Born in Bucharest, Romania in 1955, Aida Tomescu has been living and working in Sydney since 1980. Tomescu studied at the Institute of Arts, Bucharest, was awarded a Diploma of Visual Arts in 1977 and shortly after her arrival to Australia completed a postgraduate degree at the City Art Institute in 1983.
With a career that spans over thirty-five years and over thirty solo shows to date, Tomescu’s powerful abstract vision has marked her as one of Australia’s most original and innovative artists. Tomescu is represented in a plethora of major museums, regional galleries, and university and corporate collections across Australia and throughout the world including; The National Gallery of Australia, The National Gallery Of Victoria, The Art Gallery of New South Wales, The Art Gallery of South Australia, Queensland Art Gallery, Heide Museum of Modern Art, Auckland Art Gallery, New Zealand, and the British Museum, London.
TONY ALBERT + STEPHEN PAGE (BANGARRA DANCE THEATRE) MOVING TARGETS - INSTALLATION CONTEMPORARY
A collaboration between visual artist Tony Albert and choreographer Stephen Page, ‘Moving Targets’ is a multimedia installation which pays homage to the vulnerability and strength of young Aboriginal men. Set to a soundscape by David Page and screened around different parts of a stripped-back, beaten-up car, the choreography explores notions of identity and masculinity, as well as addressing more complex, globally resonant issues concerning racial profiling
and miscarriages of justice perpetrated against young black men. 'Moving Targets' was commissioned by Carriageworks for the exhibition '24 Frames Per Second.
LIAM O’BRIEN - VIDEO CONTEMPORARY
Liam O’Brien’s 2013 Artbank Commission ‘Whistling in the Dark’ will be presented at Video Contemporary. A showcase of contemporary Australian and International artists working with video. 'Whistling in the Dark' depicts a personified hand attempting to drag a relatively enormous sack from an idle position across an arbitrary line in a public space. O’Brien uses this absurd action to question the validity of struggle in the pursuit of self-determined goals, and how this struggle may appear meaningless from a particular perspective.

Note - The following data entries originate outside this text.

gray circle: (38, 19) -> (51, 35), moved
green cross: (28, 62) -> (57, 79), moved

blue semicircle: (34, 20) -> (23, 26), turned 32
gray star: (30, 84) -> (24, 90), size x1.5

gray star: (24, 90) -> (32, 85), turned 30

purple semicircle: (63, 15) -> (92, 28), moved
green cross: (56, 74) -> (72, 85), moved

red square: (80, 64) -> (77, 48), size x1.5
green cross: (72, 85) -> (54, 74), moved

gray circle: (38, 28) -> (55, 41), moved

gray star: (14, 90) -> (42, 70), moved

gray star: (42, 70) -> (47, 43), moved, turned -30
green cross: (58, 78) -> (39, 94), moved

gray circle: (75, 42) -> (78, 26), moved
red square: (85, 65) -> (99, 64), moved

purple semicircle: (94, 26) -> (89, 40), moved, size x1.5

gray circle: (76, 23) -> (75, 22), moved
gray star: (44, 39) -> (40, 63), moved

Since graduating with first class honours from Griffith University in 2010, O’Brien has been making work that examines the condition of the individual under late capitalism, with a particular interest in the ambiguities of personal freedom. O’Brien challenges everyday life’s ideologies and rituals through performative actions presented live or through still-image or time-based representations.